30 September 2021
In a recent piece for The Conversation in Spain, Baker Institute researcher Dr Sergio Ruiz explains how technological developments are helping scientists deliver new drugs faster than ever before. Sergio’s research into novel drug discovery began during his time as a PhD student at University of Barcelona, before he joined the Institute’s Systems Genomics lab in 2019.
New tools for the discovery of new medicines
Ibuprofen, a drug that most of us would have used more than once to treat pain, inflammation or fever, celebrated the 60th birthday of its discovery in 2021.
Its research began in the early 1950s but its medical use was not approved until 19 years later. Although it may seem surprising, it is common for a drug to take more than 15 years between the first experiments and its approval for clinical use.
Thousands of failed attempts can be hidden behind a newly available drug. Most are left behind because they do not overcome one of the necessary stages: they are not effective enough or they generate unexpected negative effects. This makes the investment of both money and time one of the great obstacles in the progress of medicine.
However, we have a few exceptional cases. For example, the virus that causes AIDS was discovered in 1983, with initial experiments to find a drug beginning in 1986. The first treatment was approved in 1995, just nine years later. So how do we explain the far longer timeline when it comes to Ibuprofen?
The help of computers
AIDS is one of the first examples in which computers were used to support and guide the development of a drug. Thanks to the information computers provided, researchers had more hints about what results to expect and how to improve them to achieve the required effectiveness. Hence, they were able to find the drug they were looking for much faster.
Nowadays, with more significant advances in technology, the use of computational techniques in drug design is much more common. For instance, computers are able to suggest or predict whether a drug will have a high or low efficacy by comparing it to other known drugs.
Informatics and structural biology
In addition, structural biology is one of the branches of science that has also helped accelerate the development of drugs. Structural biology studies the structure of proteins, those in charge of the normal functioning of all the cells in our body.
Most drugs bind to specific proteins and modify their activity. Significant progress has been made in this field in recent decades and we now have images and representations of many of the proteins in the human body.
Figure 1: In blue and green, a protein from a computer's point of view. In pink, a drug bound to the protein.
With the combination of structural biology and computers, we can study the interaction between a drug and its target protein. To do this, computers read and study images of proteins and analyse millions of possible drugs to select those that are most likely to be effective.

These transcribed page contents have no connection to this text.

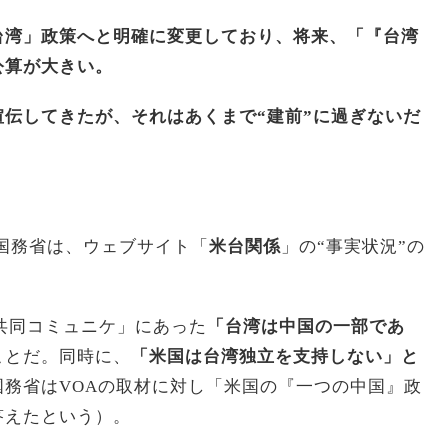
台湾」政策へと明確に変更しており、将来、「『台湾
公算が大きい。
伝してきたが、それはあくまで“建前”に過ぎないだ
米国務省は、ウェブサイト「
米台関係
」の“事実状況”の
中共同コミュニケ」にあった
「台湾は中国の一部であ
ことだ。同時に、
「米国は台湾独立を支持しない」と
国務省はVOAの取材に対し「米国の『一つの中国』政
答えたという）。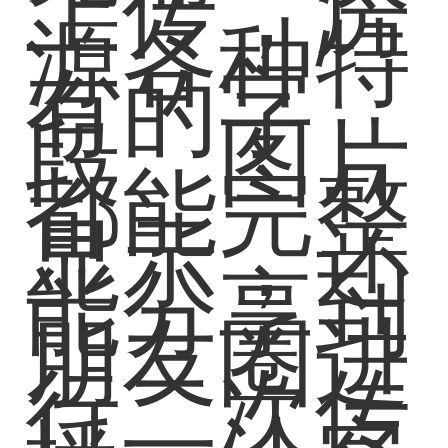
上传，房
源各种特
有的字
段、图片
都能完整
显示，还
能分享到
朋友圈进
行二次传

Over the years, computers have gotten smarter and, in addition to reading these static images, they are also able to interpret how proteins move in our body.
Much like a video, this dynamic view is much closer to reality than a static image. This allows us not only to understand how future drugs work, but also how to modify and improve them.

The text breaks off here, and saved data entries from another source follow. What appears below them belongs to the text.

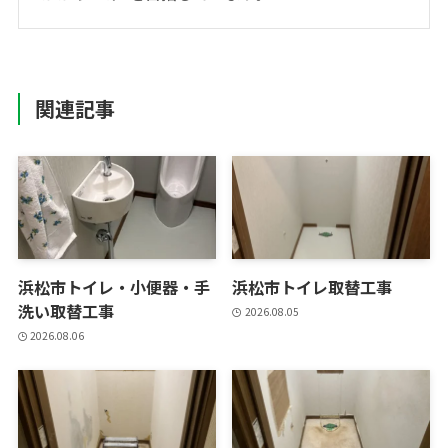
関連記事
浜松市トイレ・小便器・手
浜松市トイレ取替工事
洗い取替工事
2026.08.05
2026.08.06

A new alternative method to develop drugs
Taking advantage of this progress, a new computational method aiming to identify new drugs in a more efficient way, termed Dynamic Undocking, has been created at the University of Barcelona. The method, published in the journal Nature Chemistry, combines the static and the dynamic sides of structural biology. We study the interaction between a drug and its target protein and optimise both the way in which they fit together and the strength of that interaction.
From a previously unused perspective in drug design and optimisation, the structural stability of the interaction between the potential drug and the target protein was assessed. Thanks to computers, we can apply it to thousands of drugs and select the best candidates. Its application has been demonstrated in various therapeutic targets involved in cancer, with new improvements and applications of the method continuing to be developed. These are accessible in other scientific articles published by the laboratory of the University of Barcelona. Currently, the method is freely available to anyone interested and can easily be suited for different diseases.
New technologies for the future of medicine
Dynamic Undocking has been applied in different projects. Recently, the Australian government awarded our Bioinformatics laboratory at the Baker Institute a grant for work to help in the response to COVID-19. Thanks to this, Dynamic Undocking and other methods we have developed could be applied to try inhibiting SARS-CoV-2, the virus that causes COVID-19.
We have also collaborated with the Vall d'Hebron Institute of Oncology, in Barcelona, to use these new techniques to find possible treatments for leukemia and myelodysplastic syndromes. This project has resulted in a patent and a new spin-off that will try to bring benefit to the maximum number of patients.
Dynamic Undocking gives the opportunity to other researchers around the world to work in an accessible way to find new drugs for any disease. With the evolution of technology, it is expected that new methods will appear that, together, will be useful for the common and global challenge of finding new treatments.
Interestingly, AlphaFold, a new method that allows researchers to obtain the structure of new proteins, was published and released to the public a few weeks ago. At the intersection between artificial intelligence and structural biology, AlphaFold gives the scientific community the opportunity to create and evolve new methods such as Dynamic Undocking. Thanks to these innovations, only time will tell where the limits of the medicine of the future lie.